I will start with five sweet blessings:
Jean - the child that has changed my life forever, the one who has showed me to take nothing for granted (from the air I breathe to the ability to express myself)
Fitson - the happiest child on the planet who has taught me that laughter and joy should be a part of every day life
Denise: the little girl that has showed me that all challenges and obstacles can be overcome
Rose Mica: the precious girl who always reminds me about the innocence of a child
Carlos: the cute boy who has taught me to never give up, to love in the tough times, and that patience is key
The construction has begun on the home that will house the special needs children here at the orphanage. It will be a honor and privilege to be their housemother. Our little family is just beginning...
"Do not despise these small beginnings, for the Lord rejoices to see the work begin." Zechariah 4:10 NLT
As I look at this past year, I am reminded of the hard times. These are the times that God reminded me to trust in Him and give Him glory even in the most difficult days. I have been greatly humbled by the way God comforts. Haiti is surrounded by death, so I knew it wouldn't be long before I had to face it with my own eyes. Sweet little ones like Dianise, Joudliska, Wesnerson, and Junika all went home to heaven. They were ultimately saved from suffering any longer, and this I am grateful for.
I have seen death, but I have also seen miracles in the last year. When Chivensky's shunt (placed for Hydrocephalus) malfunctioned, a neurosurgeon "just happened" to stop by the property to say hi. He was leaving the next day, but we had him look at Chivensky and he performed the brain surgery the day he left! Chivensky would have died within a few days if the surgery didn't happen. I am also reminded of the three days and nights I had Jean across the border in a clinic with severe pneumonia. The nurses told us later that they thought he had died after one of his seizures because he stopped breathing, but God saved his life. Then there is Givensky, a little blind boy in the village, who fell into a fire his blind mother was cooking dinner in. One miracle after another has taken place...
All of this has made me FULL. I have become a better person through it all, and I have been blessed beyond measure.
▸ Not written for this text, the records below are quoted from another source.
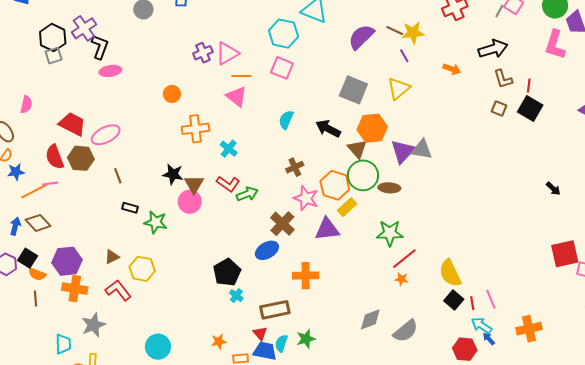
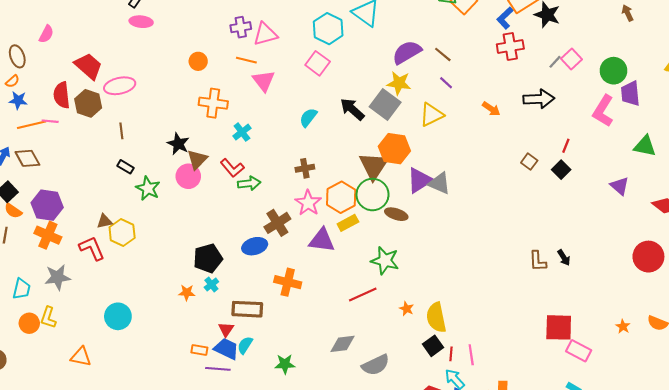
yellow star: (413, 33) -> (399, 83), moved
purple line: (404, 56) -> (446, 83), turned -32
orange line: (241, 76) -> (246, 60), moved
brown L-shape: (503, 79) -> (538, 261), moved
black square: (530, 108) -> (561, 170), size x0.7
black arrow: (328, 129) -> (352, 109), moved
brown triangle: (357, 149) -> (374, 166), size x1.4
brown triangle: (112, 257) -> (105, 221), moved
red line: (404, 259) -> (363, 295), moved
orange star: (401, 279) -> (407, 309), moved
green star: (306, 339) -> (285, 364), moved
orange star: (219, 342) -> (187, 293), moved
I am thankful for everyone in my life. I am grateful for this opportunity, and I am appreciative to everyone who has come alongside of me. The encouragement, support, and love has been overwhelming from my family and friends in the United States as well as everyone I work with in Haiti. My heart has grown bigger, for sure! It was a year of new beginnings, a year of healing, a year of deeper love. It has certainly been a year to remember and I look forward to another!